* _Stored data entries_
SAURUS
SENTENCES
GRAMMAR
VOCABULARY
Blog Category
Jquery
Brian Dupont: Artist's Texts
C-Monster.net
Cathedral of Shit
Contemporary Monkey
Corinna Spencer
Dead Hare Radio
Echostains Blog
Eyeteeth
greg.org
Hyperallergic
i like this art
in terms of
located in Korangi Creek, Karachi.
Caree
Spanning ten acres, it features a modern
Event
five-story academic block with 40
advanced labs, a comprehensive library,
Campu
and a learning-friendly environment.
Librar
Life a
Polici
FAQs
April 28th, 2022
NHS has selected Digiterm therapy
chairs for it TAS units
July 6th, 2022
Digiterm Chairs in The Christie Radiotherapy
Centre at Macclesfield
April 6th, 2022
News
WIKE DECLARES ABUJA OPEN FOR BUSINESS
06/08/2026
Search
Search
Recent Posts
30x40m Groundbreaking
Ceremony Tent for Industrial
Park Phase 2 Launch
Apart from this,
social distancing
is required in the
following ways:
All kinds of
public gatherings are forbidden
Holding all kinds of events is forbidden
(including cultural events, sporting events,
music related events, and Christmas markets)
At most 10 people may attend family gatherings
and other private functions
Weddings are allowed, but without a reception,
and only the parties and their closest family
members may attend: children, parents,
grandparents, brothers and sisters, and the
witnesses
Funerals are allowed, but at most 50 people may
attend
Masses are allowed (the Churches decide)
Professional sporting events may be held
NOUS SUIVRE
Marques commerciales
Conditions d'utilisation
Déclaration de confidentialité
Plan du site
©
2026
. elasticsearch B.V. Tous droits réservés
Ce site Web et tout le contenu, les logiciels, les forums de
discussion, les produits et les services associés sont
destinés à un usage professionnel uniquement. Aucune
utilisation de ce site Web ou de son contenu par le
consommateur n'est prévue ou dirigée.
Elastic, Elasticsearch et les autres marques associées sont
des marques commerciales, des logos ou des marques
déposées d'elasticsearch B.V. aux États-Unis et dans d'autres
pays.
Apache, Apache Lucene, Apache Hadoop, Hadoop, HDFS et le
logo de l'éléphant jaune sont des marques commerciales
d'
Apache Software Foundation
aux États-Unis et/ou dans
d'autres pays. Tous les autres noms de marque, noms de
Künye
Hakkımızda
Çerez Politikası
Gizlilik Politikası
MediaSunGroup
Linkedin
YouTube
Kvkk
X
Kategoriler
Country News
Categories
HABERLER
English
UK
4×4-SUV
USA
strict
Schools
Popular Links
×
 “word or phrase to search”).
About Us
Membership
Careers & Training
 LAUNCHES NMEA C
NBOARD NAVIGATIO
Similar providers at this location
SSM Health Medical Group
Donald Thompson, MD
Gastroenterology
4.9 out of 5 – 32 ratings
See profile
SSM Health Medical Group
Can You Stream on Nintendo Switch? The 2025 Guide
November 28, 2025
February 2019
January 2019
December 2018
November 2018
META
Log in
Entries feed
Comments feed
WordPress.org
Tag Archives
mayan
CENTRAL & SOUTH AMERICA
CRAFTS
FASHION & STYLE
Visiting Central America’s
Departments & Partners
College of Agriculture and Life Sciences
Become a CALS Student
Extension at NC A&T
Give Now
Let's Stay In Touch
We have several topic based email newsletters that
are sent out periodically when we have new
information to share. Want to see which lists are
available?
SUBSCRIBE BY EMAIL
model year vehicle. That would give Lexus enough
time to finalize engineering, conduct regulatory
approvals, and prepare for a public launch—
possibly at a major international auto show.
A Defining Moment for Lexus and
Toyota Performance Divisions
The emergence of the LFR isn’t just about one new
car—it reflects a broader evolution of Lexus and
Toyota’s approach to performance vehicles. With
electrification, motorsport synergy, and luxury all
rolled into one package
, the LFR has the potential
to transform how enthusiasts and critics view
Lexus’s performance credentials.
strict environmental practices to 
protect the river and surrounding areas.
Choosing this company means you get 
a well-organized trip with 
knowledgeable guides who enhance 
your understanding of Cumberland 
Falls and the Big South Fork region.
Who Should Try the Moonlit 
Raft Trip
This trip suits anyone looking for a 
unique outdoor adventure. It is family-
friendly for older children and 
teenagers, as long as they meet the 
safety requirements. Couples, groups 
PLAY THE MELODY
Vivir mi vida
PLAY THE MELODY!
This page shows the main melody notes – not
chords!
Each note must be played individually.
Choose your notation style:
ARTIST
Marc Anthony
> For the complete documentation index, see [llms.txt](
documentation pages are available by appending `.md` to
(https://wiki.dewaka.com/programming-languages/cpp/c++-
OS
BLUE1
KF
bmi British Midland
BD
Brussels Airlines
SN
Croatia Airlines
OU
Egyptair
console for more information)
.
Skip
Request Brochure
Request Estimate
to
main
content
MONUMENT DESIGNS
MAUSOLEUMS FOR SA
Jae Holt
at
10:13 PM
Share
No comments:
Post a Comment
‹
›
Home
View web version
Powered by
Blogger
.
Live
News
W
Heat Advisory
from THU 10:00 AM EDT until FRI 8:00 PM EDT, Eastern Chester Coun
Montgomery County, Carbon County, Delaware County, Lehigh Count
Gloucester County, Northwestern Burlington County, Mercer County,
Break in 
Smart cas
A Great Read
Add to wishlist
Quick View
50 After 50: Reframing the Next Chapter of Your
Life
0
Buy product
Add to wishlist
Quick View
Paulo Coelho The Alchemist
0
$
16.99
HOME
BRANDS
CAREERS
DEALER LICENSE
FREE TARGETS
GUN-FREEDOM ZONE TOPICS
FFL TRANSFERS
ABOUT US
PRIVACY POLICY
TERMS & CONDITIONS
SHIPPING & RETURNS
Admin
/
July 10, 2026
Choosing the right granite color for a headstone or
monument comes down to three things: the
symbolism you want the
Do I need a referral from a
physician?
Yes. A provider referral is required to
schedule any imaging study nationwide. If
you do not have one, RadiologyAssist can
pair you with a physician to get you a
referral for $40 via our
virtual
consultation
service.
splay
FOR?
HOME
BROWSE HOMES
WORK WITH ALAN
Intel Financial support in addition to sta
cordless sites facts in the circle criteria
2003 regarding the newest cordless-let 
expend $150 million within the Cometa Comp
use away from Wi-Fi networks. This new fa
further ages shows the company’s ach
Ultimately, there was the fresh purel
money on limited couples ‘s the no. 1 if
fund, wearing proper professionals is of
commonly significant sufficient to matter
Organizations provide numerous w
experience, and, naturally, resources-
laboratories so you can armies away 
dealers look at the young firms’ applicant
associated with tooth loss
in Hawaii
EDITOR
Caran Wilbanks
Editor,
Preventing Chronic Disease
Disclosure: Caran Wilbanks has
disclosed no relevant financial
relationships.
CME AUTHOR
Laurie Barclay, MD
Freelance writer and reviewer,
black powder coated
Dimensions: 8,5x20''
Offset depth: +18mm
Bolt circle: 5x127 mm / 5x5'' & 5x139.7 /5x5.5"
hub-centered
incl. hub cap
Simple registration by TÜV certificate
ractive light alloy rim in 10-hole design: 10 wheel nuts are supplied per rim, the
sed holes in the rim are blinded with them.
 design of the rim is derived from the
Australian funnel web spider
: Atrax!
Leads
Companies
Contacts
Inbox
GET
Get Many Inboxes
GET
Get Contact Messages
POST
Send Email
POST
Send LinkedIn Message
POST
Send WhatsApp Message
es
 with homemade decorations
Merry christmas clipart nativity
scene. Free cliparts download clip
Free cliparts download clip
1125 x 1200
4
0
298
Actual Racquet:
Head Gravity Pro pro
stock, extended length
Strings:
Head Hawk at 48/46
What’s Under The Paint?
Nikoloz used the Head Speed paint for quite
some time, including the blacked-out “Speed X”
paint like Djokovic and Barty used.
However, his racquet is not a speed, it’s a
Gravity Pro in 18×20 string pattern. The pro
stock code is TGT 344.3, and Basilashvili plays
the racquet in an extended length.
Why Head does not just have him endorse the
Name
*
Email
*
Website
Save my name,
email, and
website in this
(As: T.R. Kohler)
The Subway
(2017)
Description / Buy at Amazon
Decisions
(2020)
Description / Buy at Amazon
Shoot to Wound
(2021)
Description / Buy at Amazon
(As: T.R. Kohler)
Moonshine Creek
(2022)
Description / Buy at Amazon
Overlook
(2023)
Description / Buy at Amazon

* _About this task_
Look above for the line with "public gatherings are forbidden" and the line with "WordPress.org". Retype those two lines and every line between them exactly, adding nothing.

* _Solution to the problem_
public gatherings are forbidden
Holding all kinds of events is forbidden
(including cultural events, sporting events,
music related events, and Christmas markets)
At most 10 people may attend family gatherings
and other private functions
Weddings are allowed, but without a reception,
and only the parties and their closest family
members may attend: children, parents,
grandparents, brothers and sisters, and the
witnesses
Funerals are allowed, but at most 50 people may
attend
Masses are allowed (the Churches decide)
Professional sporting events may be held
NOUS SUIVRE
Marques commerciales
Conditions d'utilisation
Déclaration de confidentialité
Plan du site
©
2026
. elasticsearch B.V. Tous droits réservés
Ce site Web et tout le contenu, les logiciels, les forums de
discussion, les produits et les services associés sont
destinés à un usage professionnel uniquement. Aucune
utilisation de ce site Web ou de son contenu par le
consommateur n'est prévue ou dirigée.
Elastic, Elasticsearch et les autres marques associées sont
des marques commerciales, des logos ou des marques
déposées d'elasticsearch B.V. aux États-Unis et dans d'autres
pays.
Apache, Apache Lucene, Apache Hadoop, Hadoop, HDFS et le
logo de l'éléphant jaune sont des marques commerciales
d'
Apache Software Foundation
aux États-Unis et/ou dans
d'autres pays. Tous les autres noms de marque, noms de
Künye
Hakkımızda
Çerez Politikası
Gizlilik Politikası
MediaSunGroup
Linkedin
YouTube
Kvkk
X
Kategoriler
Country News
Categories
HABERLER
English
UK
4×4-SUV
USA
strict
Schools
Popular Links
×
 “word or phrase to search”).
About Us
Membership
Careers & Training
 LAUNCHES NMEA C
NBOARD NAVIGATIO
Similar providers at this location
SSM Health Medical Group
Donald Thompson, MD
Gastroenterology
4.9 out of 5 – 32 ratings
See profile
SSM Health Medical Group
Can You Stream on Nintendo Switch? The 2025 Guide
November 28, 2025
February 2019
January 2019
December 2018
November 2018
META
Log in
Entries feed
Comments feed
WordPress.org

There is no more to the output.